World Community Grid - View Thread - No Tasks Available

Here is the post describing the outage: https://secure.worldcommunitygrid.org/forums/wcg/viewthread_thread,35980

As for comments with regards to 24x7 support, etc. All programs and systems should be evaluated and reviewed against what level of uptime is desired. As you go from a target of 95% -> 98.5% -> 99% -> 99.9% -> 99.999% the costs gets significantly more expensive as you increase the target uptime. IBM provides us with a solid budget to run this program. Within that budget, have to decide how much we are going to spend on redundancy for server infrastructure, how much to spend on manpower for support and responding to incidents, how much to spend onboarding more research projects, how much to spend developing the website and how much to spend responding to emails, forums, social media, etc.

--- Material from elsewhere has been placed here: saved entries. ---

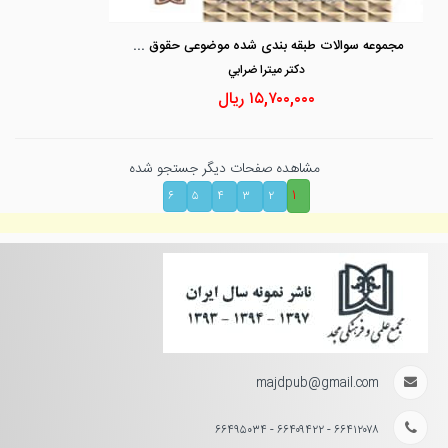
مجموعه سوالات طبقه بندی شده موضوعی حقوق مدنی
دكتر ميترا ضرابي
۱۵,۷۰۰,۰۰۰
ریال
مشاهده صفحات دیگر جستجو شده
۱
۶
۵
۴
۳
۲
majdpub@gmail.com
۶۶۴۱۲۰۷۸ - ۶۶۴۰۹۴۲۲ - ۶۶۴۹۵۰۳۴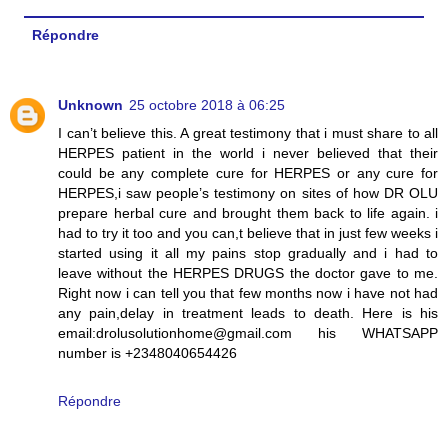
Répondre
Unknown
25 octobre 2018 à 06:25
I can’t believe this. A great testimony that i must share to all
HERPES patient in the world i never believed that their
could be any complete cure for HERPES or any cure for
HERPES,i saw people’s testimony on sites of how DR OLU
prepare herbal cure and brought them back to life again. i
had to try it too and you can,t believe that in just few weeks i
started using it all my pains stop gradually and i had to
leave without the HERPES DRUGS the doctor gave to me.
Right now i can tell you that few months now i have not had
any pain,delay in treatment leads to death. Here is his
email:drolusolutionhome@gmail.com his WHATSAPP
number is +2348040654426
Répondre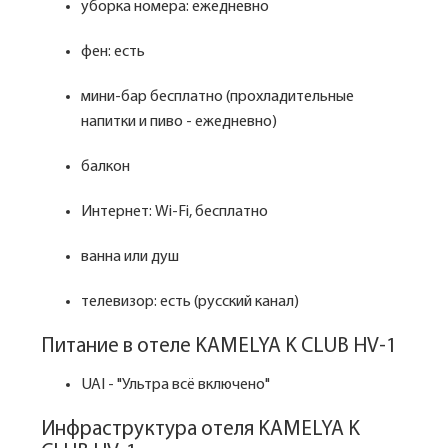
уборка номера: ежедневно
фен: есть
мини-бар бесплатно (прохладительные
напитки и пиво - ежедневно)
балкон
Интернет: Wi-Fi, бесплатно
ванна или душ
телевизор: есть (русский канал)
Питание в отеле KAMELYA K CLUB HV-1
UAI - "Ультра всё включено"
Инфраструктура отеля KAMELYA K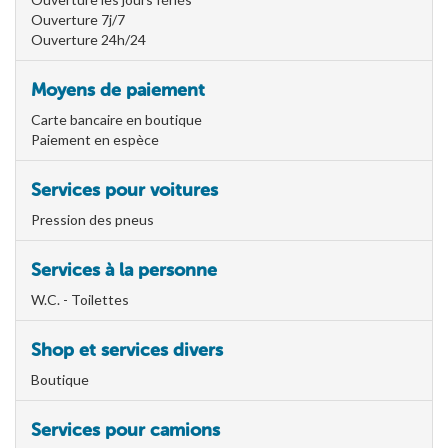
Ouverture 7j/7
Ouverture 24h/24
Moyens de paiement
Carte bancaire en boutique
Paiement en espèce
Services pour voitures
Pression des pneus
Services à la personne
W.C. - Toilettes
Shop et services divers
Boutique
Services pour camions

Our target for uptime at the application layer for World Community Grid is 99.0%. This means that each year our goal (excluding planned maintenance) is to be available 8,672 out of 8,760 hours. We have usually been closer to 99.5%. Early this year we had 3 incidents that caused some extended downtown and we are unfortunately going to be close to 99.0% this year. Note that the hosting infrastructure has a 24x7 staff and has higher availability targets.

We do not like having outages and we work to keep the system at a high level of availability. However, we do feel that the target of 99.0% availability is the right balance for the use of our budget on this project.

For those of you frustrated by having your machines idled for part of this time last night, I encourage you to learn about the ability to control how much work is buffered on your devices. You can instruct the client to store X hours of work on your machine so that you will have a supply of work to run locally during events such as this. For those of you new to us, outages of this duration are quite rare and a buffer of 8-12 hours is the most that I would recommend to store.

As someone who had to deal with a 24/7 operation I absolutely agree with Kevin. We operated on a 4 hour/year maximum downtime goal which is .9995 uptime. This is an expensive operational goal. It not only involves personnel on call but also involves multiple redundant systems. It is not for the faint of heart nor the light in the wallet crowd. I applaud IBM and WCG for excellent service.
Cheers